__REQUIREMENT__
The expected answer is a copy of every line in the listing that has the word "cookies".

——————

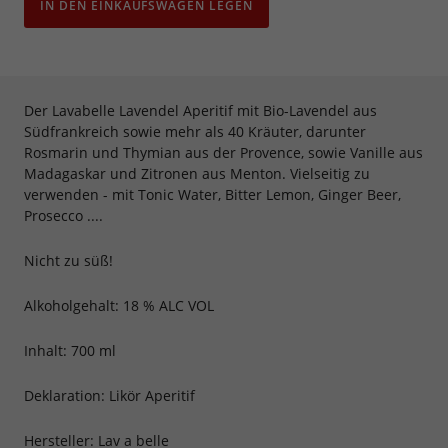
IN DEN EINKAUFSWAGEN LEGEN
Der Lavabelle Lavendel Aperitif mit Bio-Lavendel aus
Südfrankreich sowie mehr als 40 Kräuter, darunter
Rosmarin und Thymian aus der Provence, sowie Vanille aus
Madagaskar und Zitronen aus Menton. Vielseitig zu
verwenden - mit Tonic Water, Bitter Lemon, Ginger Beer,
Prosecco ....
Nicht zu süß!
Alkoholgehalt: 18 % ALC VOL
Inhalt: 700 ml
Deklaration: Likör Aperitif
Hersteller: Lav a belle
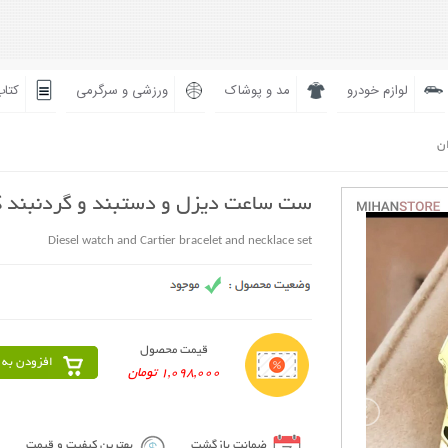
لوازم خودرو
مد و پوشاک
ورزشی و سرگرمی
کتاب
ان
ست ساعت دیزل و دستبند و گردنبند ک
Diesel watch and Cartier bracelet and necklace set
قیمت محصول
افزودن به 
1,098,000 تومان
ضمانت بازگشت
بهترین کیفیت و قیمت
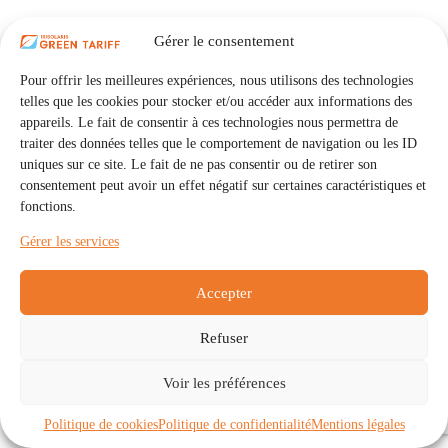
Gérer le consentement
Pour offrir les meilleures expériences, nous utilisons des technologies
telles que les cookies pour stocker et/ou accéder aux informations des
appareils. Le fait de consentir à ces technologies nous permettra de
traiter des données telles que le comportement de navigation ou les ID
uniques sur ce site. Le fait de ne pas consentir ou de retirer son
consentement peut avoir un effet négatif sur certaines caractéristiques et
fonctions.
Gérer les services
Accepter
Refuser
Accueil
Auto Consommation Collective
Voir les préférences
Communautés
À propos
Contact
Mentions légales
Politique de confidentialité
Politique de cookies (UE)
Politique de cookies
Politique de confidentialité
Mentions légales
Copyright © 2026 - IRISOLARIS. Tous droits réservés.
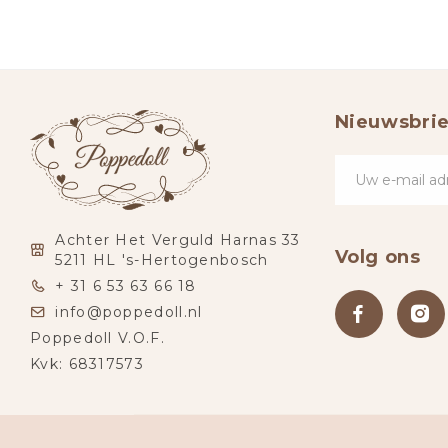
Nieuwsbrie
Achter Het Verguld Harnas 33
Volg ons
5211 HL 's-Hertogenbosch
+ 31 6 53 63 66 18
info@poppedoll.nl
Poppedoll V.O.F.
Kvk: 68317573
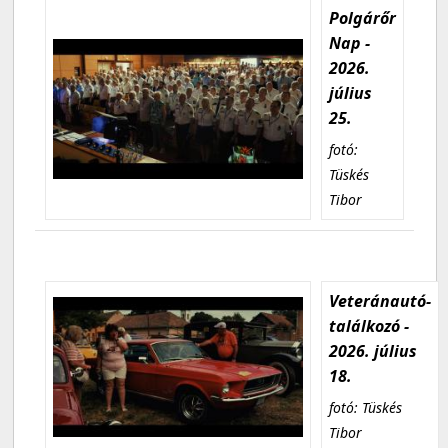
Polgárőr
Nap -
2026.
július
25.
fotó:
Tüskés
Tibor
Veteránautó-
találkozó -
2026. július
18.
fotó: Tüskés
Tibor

——————

__TASK SOLUTION__
telles que les cookies pour stocker et/ou accéder aux informations des
Politique de cookies (UE)
Politique de cookies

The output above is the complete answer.